I wonder why this new version of the course has replaced support vector machines by trees. Is there any specific reason for that?
I am not very sure if there is any specific reason behind that or not. Let me mention Eddy here. He is a part of the course development team, and hence, he might be more suited than me to answer this question.
Hey @eddy, can you please check this query out, and let us know if there is some specific reason or not, and if there is, please let us know about that as well. Thanks in advance.
I dont know the exact reason either that something like that would be done but what I can say is that SVM’s are most used as feature engineering techniques rather than ML inference, but trees are used a lot in ML models especially for tabular data they tend to have very good performance.
As this is an introductory course, trees are more popular now than SVM was when the original ML course was created (about 10 years ago).
Yes TMosh, I know,. But I see people still using SVM for a variety of applications. So I guess what I wanted to know is what was the rationale to think that decision trees are better.
As Tom pointed it out very well, Decision Trees are kinda more popular than SVMs as of now. However, this doesn’t mean that SVMs aren’t used any more. As you pointed it out, SVMs are still used for a variety of applications.

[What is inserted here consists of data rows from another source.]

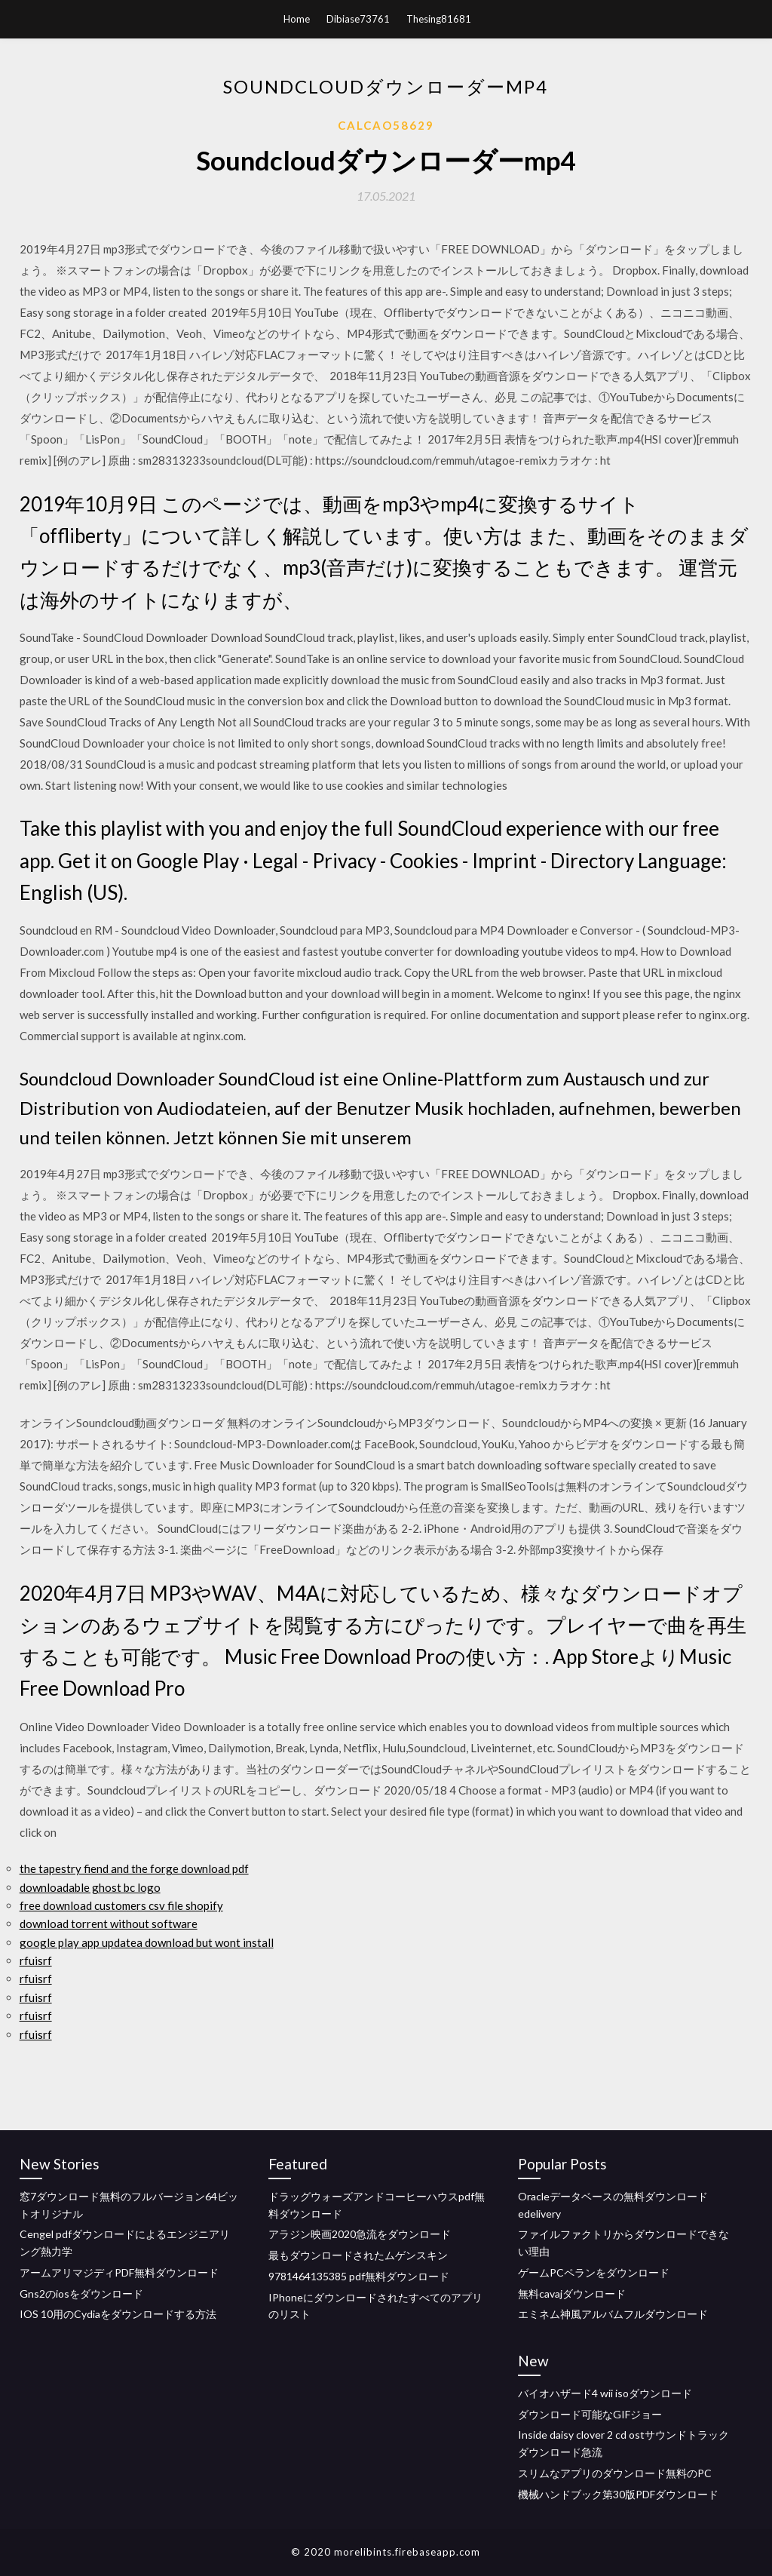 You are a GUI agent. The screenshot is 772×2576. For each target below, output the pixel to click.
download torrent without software (109, 1923)
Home (296, 19)
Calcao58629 (386, 125)
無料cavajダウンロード (572, 2293)
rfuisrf (36, 1960)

It’s kind of a trade-off between “what all content can be included” and “what all content will allow the course to be beginner-friendly”. As you might be very well aware, this specialization is designed for people who don’t have the faintest idea about ML, to step into the world of ML. And in my opinion, decision trees are a little bit more intuitive to comprehend as compared to SVMs, for any newbie, and that’s why inclusion of decision trees over SVMs looks like a well-thought choice to me. What do you think
To add some more points to TMosh, gent.spah and Elemento views, kindly check the post of MLS staff
Thanks a lot for including the link to this post. I wasn’t aware of this post yet.